RNA isolation and qPCR. iWAT, eWAT, BAT, and liver tissue (20~100 mg) were submerged in Qiazol and mechanically bead-homogenized (Tissue Lyzer II). From tissue homogenates, total RNA was extracted (RNeasy Mini columns), and RNA purity and concentration were quantified with a spectrophotometer (NanoDrop 100; Thermo Fisher Scientific). cDNA was generated with 1 μg of RNA by reverse transcription (High-Capacity cDNA Reverse Transcription Kit). qPCR was performed using SYBR Green (PowerUp SYBR Green Master Mix) on a QuantStudio 6 Flex real-time PCR system. RT-PCR Ct values were normalized and analyzed with the 2–ΔΔ CT method. Forward and reverse primer sequences are listed in Supplemental Table 1.

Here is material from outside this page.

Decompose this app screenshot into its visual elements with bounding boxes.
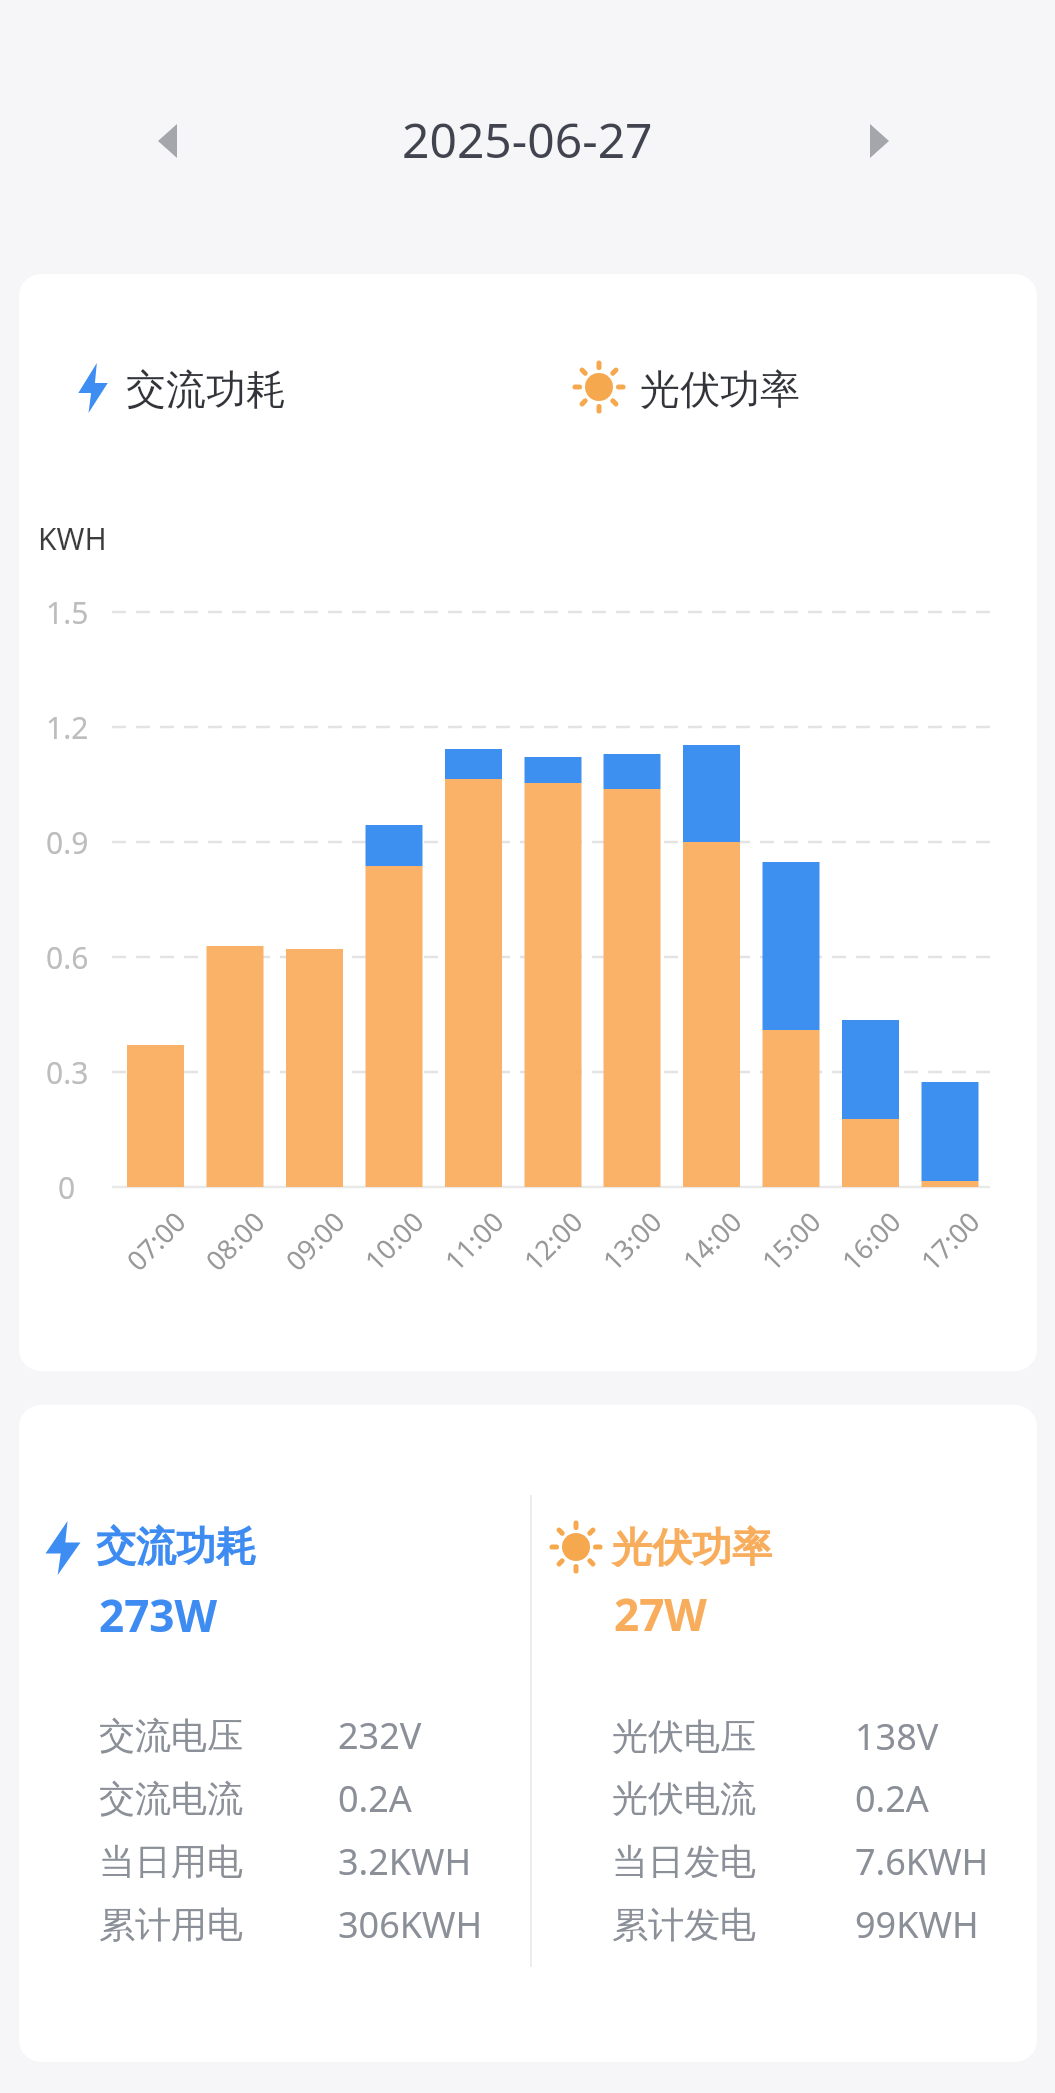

Statistics. All statistical analyses were conducted using GraphPad Prism 9 software. FDR-adjusted 2-tailed Student’s t test, 1-way ANOVA with Tukey’s multiple-comparison test, 2-way ANOVA with Dunnett’s test, or Welch and Brown-Forsythe ANOVA were performed to determine statistical differences between groups, as appropriate. Pearson’s correlation analysis was used to assess the relationships between fasting insulin levels and gene expression in humans. A P value of less than 0.05 was considered to be significant. All data were expressed as mean ± SEM.

Study approval. All of the experimental procedures were in accordance with standards and guidelines approved by the IACUC of Tufts University. The human adipose and blood samples were collected as part of Institutional Review Board–approved studies conducted at the Mayo Clinic in its Clinical Research Trials Unit. All volunteers were healthy and provided informed, written consent.

Data availability. Values for all data points in graphs are reported in the Supporting Data Values file.